MATERIAL FOR THE TASK:
+ + + + +

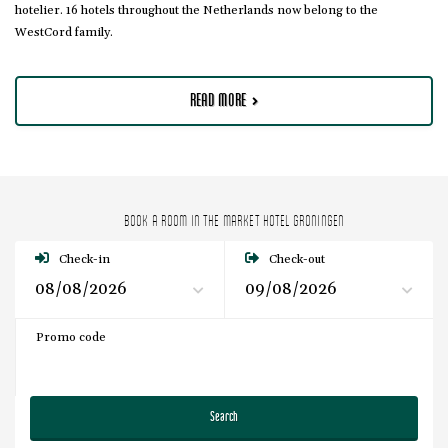
hotelier. 16 hotels throughout the Netherlands now belong to the
WestCord family.
READ MORE
BOOK A ROOM IN THE MARKET HOTEL GRONINGEN
Check-in
Check-out
Promo code
Search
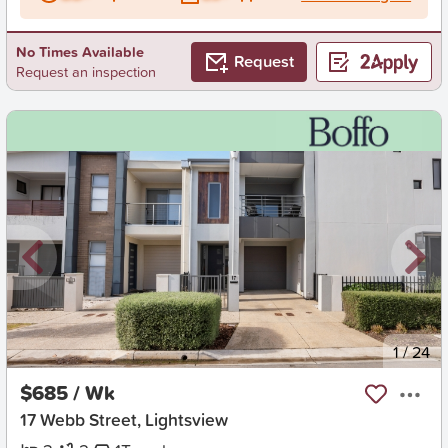
No Times Available
Request
Request an inspection
New
1
/
24
$685 / Wk
17 Webb Street, Lightsview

+ + + + +

PROBLEM DESCRIPTION:
What is needed is every line of the data above, set down exactly but with the images left out.

SOLVED EXERCISE:
hotelier. 16 hotels throughout the Netherlands now belong to the
WestCord family.
READ MORE
BOOK A ROOM IN THE MARKET HOTEL GRONINGEN
Check-in
Check-out
Promo code
Search
No Times Available
Request
Request an inspection
New
1
/
24
$685 / Wk
17 Webb Street, Lightsview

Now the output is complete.